[Extracted page text data]
Start of Block

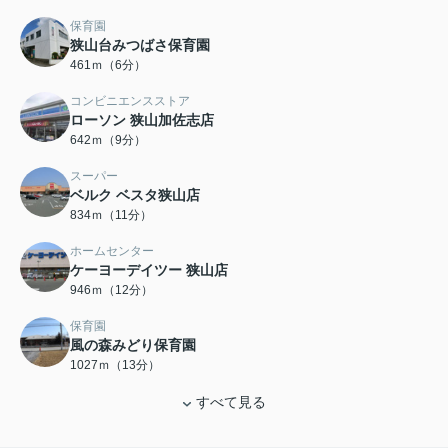
保育園
狭山台みつばさ保育園
461ｍ（6分）
コンビニエンスストア
ローソン 狭山加佐志店
642ｍ（9分）
スーパー
ベルク ベスタ狭山店
834ｍ（11分）
ホームセンター
ケーヨーデイツー 狭山店
946ｍ（12分）
保育園
風の森みどり保育園
1027ｍ（13分）
すべて見る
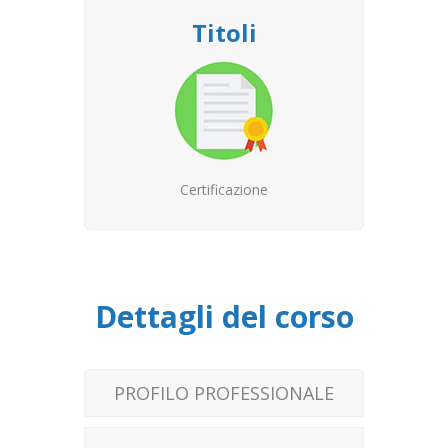
Titoli
Certificazione
Dettagli del corso
PROFILO PROFESSIONALE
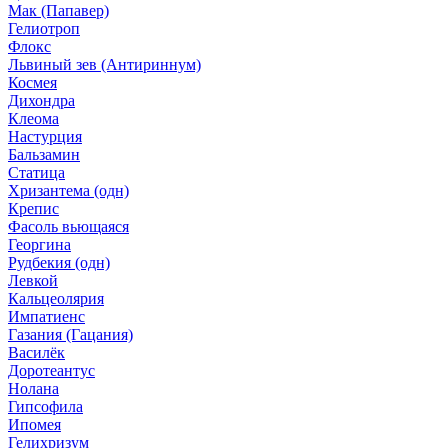
Мак (Папавер)
Гелиотроп
Флокс
Львиный зев (Антириннум)
Космея
Дихондра
Клеома
Настурция
Бальзамин
Статица
Хризантема (одн)
Крепис
Фасоль вьющаяся
Георгина
Рудбекия (одн)
Левкой
Кальцеолярия
Импатиенс
Газания (Гацания)
Василёк
Доротеантус
Нолана
Гипсофила
Ипомея
Гелихризум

End of Block

Exercise requirements: The records above must be printed exactly; the pictures stay out.

Reply to the task:
保育園
狭山台みつばさ保育園
461ｍ（6分）
コンビニエンスストア
ローソン 狭山加佐志店
642ｍ（9分）
スーパー
ベルク ベスタ狭山店
834ｍ（11分）
ホームセンター
ケーヨーデイツー 狭山店
946ｍ（12分）
保育園
風の森みどり保育園
1027ｍ（13分）
すべて見る
Titoli
Certificazione
Dettagli del corso
PROFILO PROFESSIONALE
Мак (Папавер)
Гелиотроп
Флокс
Львиный зев (Антириннум)
Космея
Дихондра
Клеома
Настурция
Бальзамин
Статица
Хризантема (одн)
Крепис
Фасоль вьющаяся
Георгина
Рудбекия (одн)
Левкой
Кальцеолярия
Импатиенс
Газания (Гацания)
Василёк
Доротеантус
Нолана
Гипсофила
Ипомея
Гелихризум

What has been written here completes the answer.